So we dressed our best (easy for recently-personal-shopped-sharp-Mr-C, oh sooo tricky for she-who-grew-out-of-her-work-suits-two-babies-ago), and clutching our paperwork off we trotted.
Twasn’t terribly positive…
They got very caught up on NO.1’s CFS, despite us NOT appealing on medical grounds. We got told off for no supporting medical evidence from a doctor (despite being told AGAIN we were not appealing on medical grounds). But did get told that the Chair was a retired Psychiatric nurse and he had grave concerns over the suitability of shipping a child in No.1’s situation 9 miles away from his support base (WHAT ABOUT IGNORING THE MEDICAL GROUNDS?????). They didn’t seem to comment on the whole academic achievement thing at all, which we felt was bad news, and it’s probably a foregone refusal.
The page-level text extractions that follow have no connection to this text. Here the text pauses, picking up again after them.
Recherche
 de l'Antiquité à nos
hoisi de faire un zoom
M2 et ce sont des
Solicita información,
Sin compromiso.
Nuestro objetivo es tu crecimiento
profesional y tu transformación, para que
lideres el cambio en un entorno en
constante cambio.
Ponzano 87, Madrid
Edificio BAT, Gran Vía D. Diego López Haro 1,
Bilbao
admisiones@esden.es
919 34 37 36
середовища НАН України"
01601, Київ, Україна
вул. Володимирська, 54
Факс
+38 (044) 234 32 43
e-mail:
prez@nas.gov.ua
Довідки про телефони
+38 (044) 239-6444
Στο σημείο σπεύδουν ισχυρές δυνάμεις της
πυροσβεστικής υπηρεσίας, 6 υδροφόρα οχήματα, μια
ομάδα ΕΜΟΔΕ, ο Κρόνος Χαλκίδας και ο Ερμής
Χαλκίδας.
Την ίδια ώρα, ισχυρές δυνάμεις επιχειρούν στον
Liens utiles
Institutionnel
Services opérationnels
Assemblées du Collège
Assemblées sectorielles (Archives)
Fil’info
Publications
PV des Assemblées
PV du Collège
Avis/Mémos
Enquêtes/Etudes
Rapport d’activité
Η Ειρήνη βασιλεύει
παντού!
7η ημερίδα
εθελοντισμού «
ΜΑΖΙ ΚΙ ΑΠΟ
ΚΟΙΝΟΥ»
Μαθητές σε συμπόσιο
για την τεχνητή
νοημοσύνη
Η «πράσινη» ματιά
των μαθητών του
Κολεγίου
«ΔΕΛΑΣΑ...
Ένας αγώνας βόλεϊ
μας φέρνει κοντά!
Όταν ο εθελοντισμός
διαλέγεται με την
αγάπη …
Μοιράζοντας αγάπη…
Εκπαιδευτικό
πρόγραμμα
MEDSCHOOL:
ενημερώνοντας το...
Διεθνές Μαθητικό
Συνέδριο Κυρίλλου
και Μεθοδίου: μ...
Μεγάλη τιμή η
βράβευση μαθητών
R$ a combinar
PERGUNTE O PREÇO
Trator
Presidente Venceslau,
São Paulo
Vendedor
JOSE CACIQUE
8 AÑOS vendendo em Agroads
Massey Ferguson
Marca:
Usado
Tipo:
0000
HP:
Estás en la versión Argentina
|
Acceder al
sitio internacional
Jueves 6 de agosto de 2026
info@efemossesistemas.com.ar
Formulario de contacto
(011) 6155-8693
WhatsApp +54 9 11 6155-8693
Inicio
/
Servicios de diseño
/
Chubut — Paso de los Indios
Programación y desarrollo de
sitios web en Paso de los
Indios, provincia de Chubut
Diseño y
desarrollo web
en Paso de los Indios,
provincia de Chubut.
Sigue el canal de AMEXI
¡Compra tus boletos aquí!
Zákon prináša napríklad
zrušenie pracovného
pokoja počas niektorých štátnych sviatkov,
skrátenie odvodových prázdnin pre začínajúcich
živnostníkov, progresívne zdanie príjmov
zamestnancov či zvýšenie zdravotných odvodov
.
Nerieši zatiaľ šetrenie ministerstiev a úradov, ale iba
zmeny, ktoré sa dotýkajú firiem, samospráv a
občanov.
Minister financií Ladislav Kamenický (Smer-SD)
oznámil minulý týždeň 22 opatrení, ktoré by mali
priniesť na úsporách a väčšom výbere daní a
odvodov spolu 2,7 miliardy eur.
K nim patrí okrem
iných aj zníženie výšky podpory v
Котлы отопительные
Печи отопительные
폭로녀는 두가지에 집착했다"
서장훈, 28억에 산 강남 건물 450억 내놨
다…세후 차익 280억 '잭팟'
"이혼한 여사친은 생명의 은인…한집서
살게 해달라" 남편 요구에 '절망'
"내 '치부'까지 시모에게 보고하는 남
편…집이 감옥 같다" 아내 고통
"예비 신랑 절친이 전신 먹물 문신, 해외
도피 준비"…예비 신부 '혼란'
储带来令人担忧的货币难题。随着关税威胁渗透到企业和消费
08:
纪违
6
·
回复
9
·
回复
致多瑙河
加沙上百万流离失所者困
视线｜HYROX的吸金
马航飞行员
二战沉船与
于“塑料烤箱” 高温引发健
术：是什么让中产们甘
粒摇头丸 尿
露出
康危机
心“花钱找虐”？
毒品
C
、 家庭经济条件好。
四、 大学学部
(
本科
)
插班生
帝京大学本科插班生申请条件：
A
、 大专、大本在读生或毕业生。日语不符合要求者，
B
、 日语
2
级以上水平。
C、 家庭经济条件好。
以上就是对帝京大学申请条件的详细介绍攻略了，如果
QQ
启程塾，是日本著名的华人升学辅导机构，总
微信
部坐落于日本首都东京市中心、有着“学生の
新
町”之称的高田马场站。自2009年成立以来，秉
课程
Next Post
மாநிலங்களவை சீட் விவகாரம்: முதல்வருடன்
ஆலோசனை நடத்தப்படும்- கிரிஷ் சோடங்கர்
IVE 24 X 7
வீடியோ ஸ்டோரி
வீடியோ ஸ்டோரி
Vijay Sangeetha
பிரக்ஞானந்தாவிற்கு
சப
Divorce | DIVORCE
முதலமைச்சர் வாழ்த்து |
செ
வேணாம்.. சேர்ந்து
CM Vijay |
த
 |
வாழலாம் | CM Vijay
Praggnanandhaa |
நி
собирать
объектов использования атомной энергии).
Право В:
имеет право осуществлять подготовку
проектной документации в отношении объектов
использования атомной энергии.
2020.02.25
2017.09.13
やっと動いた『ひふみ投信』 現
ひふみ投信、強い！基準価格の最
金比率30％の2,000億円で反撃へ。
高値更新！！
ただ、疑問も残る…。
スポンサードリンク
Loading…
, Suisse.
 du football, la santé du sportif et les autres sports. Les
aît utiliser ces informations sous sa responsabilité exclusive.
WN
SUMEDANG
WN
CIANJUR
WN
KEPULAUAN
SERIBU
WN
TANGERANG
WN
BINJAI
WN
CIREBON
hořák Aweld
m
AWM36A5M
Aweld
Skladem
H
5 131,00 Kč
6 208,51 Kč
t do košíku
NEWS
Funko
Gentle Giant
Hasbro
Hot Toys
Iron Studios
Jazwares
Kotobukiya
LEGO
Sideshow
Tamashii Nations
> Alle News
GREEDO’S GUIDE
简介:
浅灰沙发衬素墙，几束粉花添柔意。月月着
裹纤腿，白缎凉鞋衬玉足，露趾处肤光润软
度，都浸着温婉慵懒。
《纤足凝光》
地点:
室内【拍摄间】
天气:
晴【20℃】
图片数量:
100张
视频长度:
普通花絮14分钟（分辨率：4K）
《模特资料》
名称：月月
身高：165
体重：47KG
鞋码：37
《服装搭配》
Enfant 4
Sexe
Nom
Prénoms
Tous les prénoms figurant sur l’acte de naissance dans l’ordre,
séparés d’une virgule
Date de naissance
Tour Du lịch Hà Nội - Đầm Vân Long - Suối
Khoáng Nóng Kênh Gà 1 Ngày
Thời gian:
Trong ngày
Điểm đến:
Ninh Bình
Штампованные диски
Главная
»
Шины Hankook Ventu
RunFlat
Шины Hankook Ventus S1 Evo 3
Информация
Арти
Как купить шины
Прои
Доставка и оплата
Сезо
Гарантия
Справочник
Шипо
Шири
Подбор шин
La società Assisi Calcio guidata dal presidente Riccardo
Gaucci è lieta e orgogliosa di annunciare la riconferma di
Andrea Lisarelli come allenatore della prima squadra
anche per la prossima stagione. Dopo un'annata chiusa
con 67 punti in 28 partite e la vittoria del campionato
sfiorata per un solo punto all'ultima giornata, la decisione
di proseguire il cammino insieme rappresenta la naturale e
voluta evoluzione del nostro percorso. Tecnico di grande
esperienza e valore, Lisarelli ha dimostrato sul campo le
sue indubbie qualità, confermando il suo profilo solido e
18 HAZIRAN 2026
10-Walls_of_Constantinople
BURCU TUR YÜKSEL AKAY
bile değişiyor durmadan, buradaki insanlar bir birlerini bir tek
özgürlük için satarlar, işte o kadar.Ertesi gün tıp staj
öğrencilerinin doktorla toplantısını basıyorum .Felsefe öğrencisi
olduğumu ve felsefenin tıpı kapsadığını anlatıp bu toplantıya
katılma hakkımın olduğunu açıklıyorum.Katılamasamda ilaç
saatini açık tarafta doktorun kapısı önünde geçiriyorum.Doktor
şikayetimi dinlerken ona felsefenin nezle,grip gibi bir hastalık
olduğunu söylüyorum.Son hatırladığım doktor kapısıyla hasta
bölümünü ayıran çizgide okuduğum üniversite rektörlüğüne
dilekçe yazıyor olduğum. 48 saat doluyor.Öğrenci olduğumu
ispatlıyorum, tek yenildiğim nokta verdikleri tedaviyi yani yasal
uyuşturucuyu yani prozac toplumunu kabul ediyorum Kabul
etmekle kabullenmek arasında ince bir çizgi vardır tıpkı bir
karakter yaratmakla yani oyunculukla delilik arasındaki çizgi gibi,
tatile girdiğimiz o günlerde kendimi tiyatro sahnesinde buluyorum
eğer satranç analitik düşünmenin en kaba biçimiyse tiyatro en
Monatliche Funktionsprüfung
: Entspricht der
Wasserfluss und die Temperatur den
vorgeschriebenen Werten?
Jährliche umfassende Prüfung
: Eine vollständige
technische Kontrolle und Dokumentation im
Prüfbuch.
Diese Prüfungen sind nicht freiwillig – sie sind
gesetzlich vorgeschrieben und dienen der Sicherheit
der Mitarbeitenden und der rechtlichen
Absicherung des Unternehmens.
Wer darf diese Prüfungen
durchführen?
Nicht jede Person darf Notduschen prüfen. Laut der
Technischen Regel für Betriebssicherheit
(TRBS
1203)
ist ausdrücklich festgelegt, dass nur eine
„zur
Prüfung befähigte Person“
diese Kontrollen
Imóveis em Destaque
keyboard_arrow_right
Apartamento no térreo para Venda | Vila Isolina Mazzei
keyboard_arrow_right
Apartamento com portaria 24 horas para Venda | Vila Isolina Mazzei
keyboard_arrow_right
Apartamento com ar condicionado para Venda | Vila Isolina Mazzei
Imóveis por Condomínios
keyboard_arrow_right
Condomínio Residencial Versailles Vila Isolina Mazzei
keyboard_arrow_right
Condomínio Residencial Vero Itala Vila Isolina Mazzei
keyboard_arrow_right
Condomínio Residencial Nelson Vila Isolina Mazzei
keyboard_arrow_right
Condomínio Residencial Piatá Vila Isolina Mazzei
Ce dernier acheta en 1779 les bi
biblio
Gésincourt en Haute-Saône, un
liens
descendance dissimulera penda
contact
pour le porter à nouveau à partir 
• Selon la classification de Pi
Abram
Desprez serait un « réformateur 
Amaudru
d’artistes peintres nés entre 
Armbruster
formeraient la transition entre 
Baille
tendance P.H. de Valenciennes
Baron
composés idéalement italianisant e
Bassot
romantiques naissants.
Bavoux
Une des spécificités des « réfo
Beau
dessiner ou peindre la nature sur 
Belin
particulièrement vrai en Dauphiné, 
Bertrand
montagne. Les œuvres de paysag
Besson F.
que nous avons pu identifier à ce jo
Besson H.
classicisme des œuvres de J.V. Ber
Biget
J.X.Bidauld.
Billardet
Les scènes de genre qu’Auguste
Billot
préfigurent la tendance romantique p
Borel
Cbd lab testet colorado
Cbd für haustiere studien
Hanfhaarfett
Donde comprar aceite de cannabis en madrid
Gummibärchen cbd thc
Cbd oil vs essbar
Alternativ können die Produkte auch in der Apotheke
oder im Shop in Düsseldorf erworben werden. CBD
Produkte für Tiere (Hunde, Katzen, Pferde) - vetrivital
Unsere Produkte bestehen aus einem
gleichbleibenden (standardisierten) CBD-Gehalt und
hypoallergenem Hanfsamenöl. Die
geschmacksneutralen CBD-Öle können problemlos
But then came Stage 2B – the Playground Commiseration. Two other mums also had their appeals – one today (after us), one Monday. Both were quizzed in detail about their own occupations (?), which was never even touched on for us. One Mum had applied on Denominational grounds – two years ago she joined the village church, got her children to be Servers, made friends with the Vicar, and forced them to attend regularly against their grumbling and muttering… All because she knew it would help with the school application (WHAT??). Anyhoo, she was firmly told that her letter from her vicar really hadn’t helped her case at all, as he had implied she wasn’t really a regular church goer (once or twice a month around cricket practice). Felt a little happy about that, as had been cross they were trying that route to kind of sneak in the back door.
The other parents had tried on the grounds their son is gifted with sport. Got a vague hand wave and a “yes, yes, yes, never mind the cricket, ALL schools have cricket teams”. Then they tried the “we have cousins living in the town” to which they were told “yes but your family has been in business in a rural area for 150 years – you’ve probably got cousins in every town in the county”! This Mum came away acknowledging that beyond their own desire for a ‘better’ school, they had no real reasons to say their son would be better off there.
Neither set of parents was looked in the eye on arrival, smiled at or acknowledged when they left, neither set of parents feels they have a cat in hells chance.
I didn’t tell them, but we had lots of eye content, a warm welcome/goodbye, and didn’t once get shot down when talking about Cams education, his cleverness (more smug parenting on that in a while), and the reason we want him to attend this particular school is the wide ranging curriculum and the sheer number of opportunities that will be available to him, their Gifted & Talented programme, and their specialist status in science.
So, following Stage 2B, we’re eversoslightly a teeny bit more cautiously hopeful. More than they are, anyway. But still not much.
All shall be revealed after 3p.m. tomorrow. Positive universe thoughts welcomed.